I was wondering how to calculate the intersection between two ellipses e.g. the volume of the intersection between versicolor and virginca as illustrated in this graph:
which is plotted using the following mwe based on this tutorial:
data(iris)
log.ir <- log(iris[, 1:4])
ir.species <- iris[, 5]
ir.pca <- prcomp(log.ir, center = TRUE, scale. = TRUE)
library(ggbiplot)
g <- ggbiplot(ir.pca, obs.scale = 1, var.scale = 1,
groups = ir.species, ellipse = TRUE,
circle = TRUE)
g <- g + scale_color_discrete(name = '')
g <- g + theme(legend.direction = 'horizontal',
legend.position = 'top')
print(g)
I get the covariances and centres for the ellipses as follows:
setosa.cov <- cov(ir.pca$x[ir.species=="setosa",])

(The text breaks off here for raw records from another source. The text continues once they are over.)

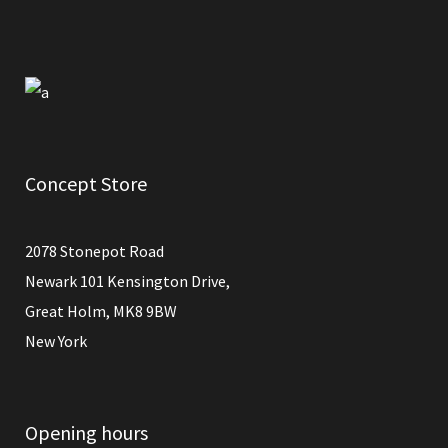
Concept Store
2078 Stonepot Road
Newark 101 Kensington Drive,
Great Holm, MK8 9BW
New York
Opening hours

versicolor.cov <- cov(ir.pca$x[ir.species=="versicolor",])
virginica.cov <- cov(ir.pca$x[ir.species=="virginica",])
setosa.centre <- colMeans(ir.pca$x[ir.species=="setosa",])
versicolor.centre <- colMeans(ir.pca$x[ir.species=="versicolor",])

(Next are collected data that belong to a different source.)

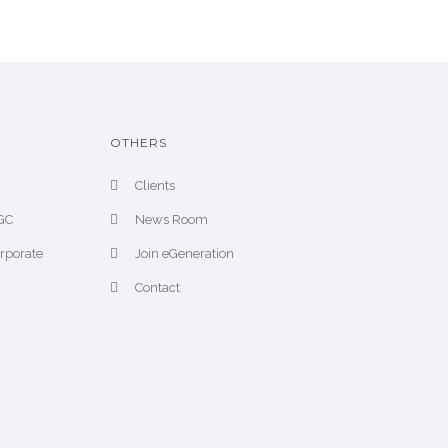
OTHERS
Clients
CGC
News Room
orporate
Join eGeneration
Contact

virginica.centre <- colMeans(ir.pca$x[ir.species=="virginica",])
But then I am at my wit's end :-|
Edit: Following the indications of @carl-witthoft below, here an example using siar::overlap:
library(siar)
setosa <- ir.pca$x[ir.species=="setosa",]
versicolor <- ir.pca$x[ir.species=="versicolor",]

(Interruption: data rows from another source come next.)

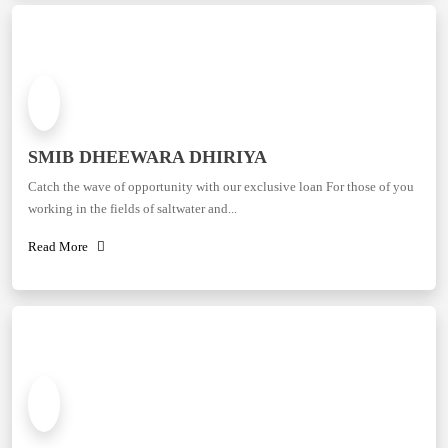
SMIB DHEEWARA DHIRIYA
Catch the wave of opportunity with our exclusive loan For those of you
working in the fields of saltwater and...
Read More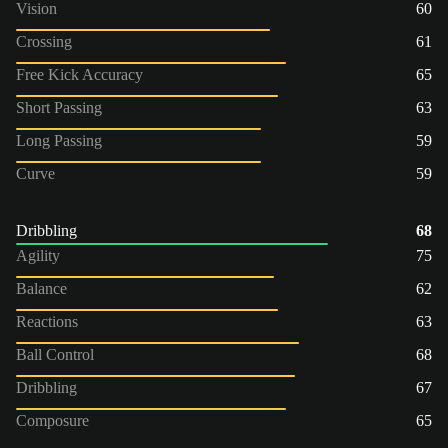
Vision
60
Crossing
61
Free Kick Accuracy
65
Short Passing
63
Long Passing
59
Curve
59
Dribbling
68
Agility
75
Balance
62
Reactions
63
Ball Control
68
Dribbling
67
Composure
65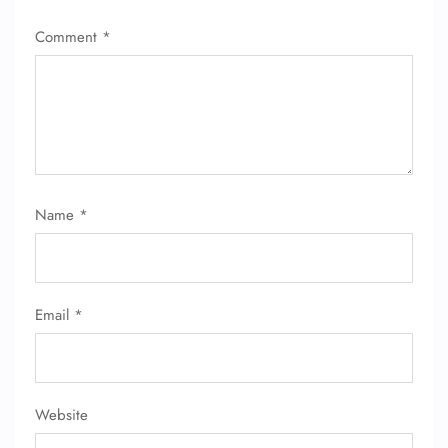
Comment
*
Name
*
Email
*
Website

virginica <- ir.pca$x[ir.species=="virginica",]
overlap.fun <- function(data.1, data.2){
dimensions <- ncol(data.1)
for(i in 1:(dimensions-1)){
overlap.out <- overlap(data.1[,i], data.1[,i+1], data.2[,i], data.2[,i+1], steps = 5)
out$overlap[i] <- overlap.out$overlap
out$area1[i] <- overlap.out$area1
out$area2[i] <- overlap.out$area2
}
return(out)
}
overlap.fun(versicolor, virginica)
returns:
$overlap
[1] 0.01587977 0.48477088 0.08375927
$area1
[1]1.020596 1.04614461 0.08758691
$area2
[1] 1.028594 1.1535106 0.1208483
strangely enough when I do a percentage calculation the values do not really correspond to the ellipsoids in the ggbiplot PCA:
tmp <- overlap(versicolor[,1], versicolor[,2], virginica[,1], virginica[,2], steps = 5)
virginica.percentage <- round(x=(tmp$overlap/tmp$area2*100), digits = 2)
versicolor.percentage <- round(x=(tmp$overlap/tmp$area1*100), digits = 2)
> virginica.percentage [1] 1.54
> versicolor.percentage[1] 1.56
which is much less than indicated in the Figure 1 above. But might better open another thread on this here.
Possible tools:
spatstat::overlap.owin , geo::geointersect, siar::overlap .
You may ask -- and you should ask -- "How did he get those answers so fast?
Get thee the package sos
and type ???overlap